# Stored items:
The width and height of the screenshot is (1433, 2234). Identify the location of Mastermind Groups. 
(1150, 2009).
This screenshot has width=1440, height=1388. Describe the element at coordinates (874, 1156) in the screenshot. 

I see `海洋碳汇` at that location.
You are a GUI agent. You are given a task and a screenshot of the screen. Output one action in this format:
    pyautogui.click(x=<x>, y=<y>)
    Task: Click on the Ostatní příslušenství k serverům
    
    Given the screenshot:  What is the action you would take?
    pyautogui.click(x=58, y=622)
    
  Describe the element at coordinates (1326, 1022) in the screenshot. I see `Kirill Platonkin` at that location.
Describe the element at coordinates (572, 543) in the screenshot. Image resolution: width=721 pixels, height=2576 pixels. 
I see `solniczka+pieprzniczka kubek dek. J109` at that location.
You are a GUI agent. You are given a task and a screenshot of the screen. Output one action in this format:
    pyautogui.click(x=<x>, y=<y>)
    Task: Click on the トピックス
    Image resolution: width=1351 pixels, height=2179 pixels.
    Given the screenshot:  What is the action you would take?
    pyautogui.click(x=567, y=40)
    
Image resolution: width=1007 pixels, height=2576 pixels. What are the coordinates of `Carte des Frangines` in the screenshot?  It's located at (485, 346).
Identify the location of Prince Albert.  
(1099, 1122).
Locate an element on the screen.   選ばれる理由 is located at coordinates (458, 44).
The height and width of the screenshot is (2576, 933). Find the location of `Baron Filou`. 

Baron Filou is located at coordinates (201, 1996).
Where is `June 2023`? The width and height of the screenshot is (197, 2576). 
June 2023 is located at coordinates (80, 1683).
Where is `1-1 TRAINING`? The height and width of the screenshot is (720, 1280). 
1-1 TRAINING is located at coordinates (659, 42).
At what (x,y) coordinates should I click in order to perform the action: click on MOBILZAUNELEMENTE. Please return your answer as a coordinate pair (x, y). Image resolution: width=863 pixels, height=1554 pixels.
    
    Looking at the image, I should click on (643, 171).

# Directions:
In full and without alteration, copy the entries.

# Answer to this problem:
The width and height of the screenshot is (1433, 2234). Identify the location of Mastermind Groups. 
(1150, 2009).
This screenshot has width=1440, height=1388. Describe the element at coordinates (874, 1156) in the screenshot. 

I see `海洋碳汇` at that location.
You are a GUI agent. You are given a task and a screenshot of the screen. Output one action in this format:
    pyautogui.click(x=<x>, y=<y>)
    Task: Click on the Ostatní příslušenství k serverům
    
    Given the screenshot:  What is the action you would take?
    pyautogui.click(x=58, y=622)
    
  Describe the element at coordinates (1326, 1022) in the screenshot. I see `Kirill Platonkin` at that location.
Describe the element at coordinates (572, 543) in the screenshot. Image resolution: width=721 pixels, height=2576 pixels. 
I see `solniczka+pieprzniczka kubek dek. J109` at that location.
You are a GUI agent. You are given a task and a screenshot of the screen. Output one action in this format:
    pyautogui.click(x=<x>, y=<y>)
    Task: Click on the トピックス
    Image resolution: width=1351 pixels, height=2179 pixels.
    Given the screenshot:  What is the action you would take?
    pyautogui.click(x=567, y=40)
    
Image resolution: width=1007 pixels, height=2576 pixels. What are the coordinates of `Carte des Frangines` in the screenshot?  It's located at (485, 346).
Identify the location of Prince Albert.  
(1099, 1122).
Locate an element on the screen.   選ばれる理由 is located at coordinates (458, 44).
The height and width of the screenshot is (2576, 933). Find the location of `Baron Filou`. 

Baron Filou is located at coordinates (201, 1996).
Where is `June 2023`? The width and height of the screenshot is (197, 2576). 
June 2023 is located at coordinates (80, 1683).
Where is `1-1 TRAINING`? The height and width of the screenshot is (720, 1280). 
1-1 TRAINING is located at coordinates (659, 42).
At what (x,y) coordinates should I click in order to perform the action: click on MOBILZAUNELEMENTE. Please return your answer as a coordinate pair (x, y). Image resolution: width=863 pixels, height=1554 pixels.
    
    Looking at the image, I should click on (643, 171).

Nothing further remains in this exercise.